-- Opening Marker --
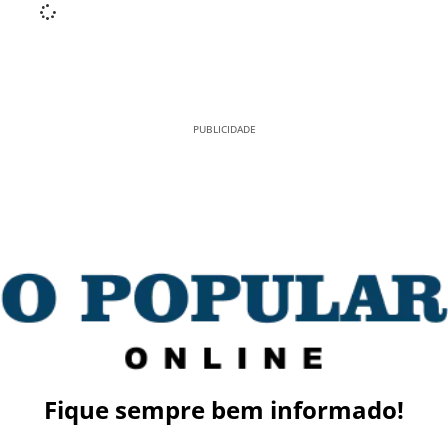
PUBLICIDADE
Fique sempre bem informado!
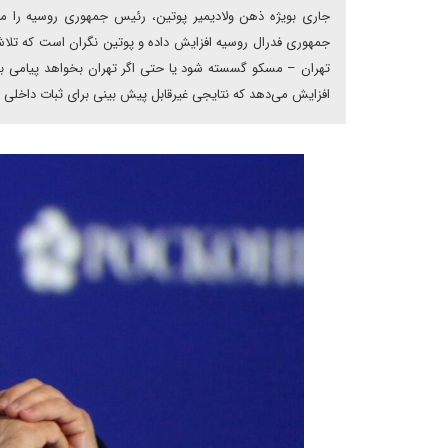
جاری بویژه ذهن ولادیمیر پوتین، رئیس جمهوری روسیه را مشغ
جمهوری فدرال روسیه افزایش داده‌ و پوتین نگران است که تلاش ب
تهران – مسکو گسسته شود یا حتی اگر تهران بخواهد پیامی به مس
افزایش می‌دهد که نتایجی غیرقابل پیش بینی برای ثبات داخلی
-- Closing Marker --
> Task to complete
Examine the records and pull out every line where the string "پوتین" occurs.

> Response area
جاری بویژه ذهن ولادیمیر پوتین، رئیس جمهوری روسیه را مشغ
جمهوری فدرال روسیه افزایش داده‌ و پوتین نگران است که تلاش ب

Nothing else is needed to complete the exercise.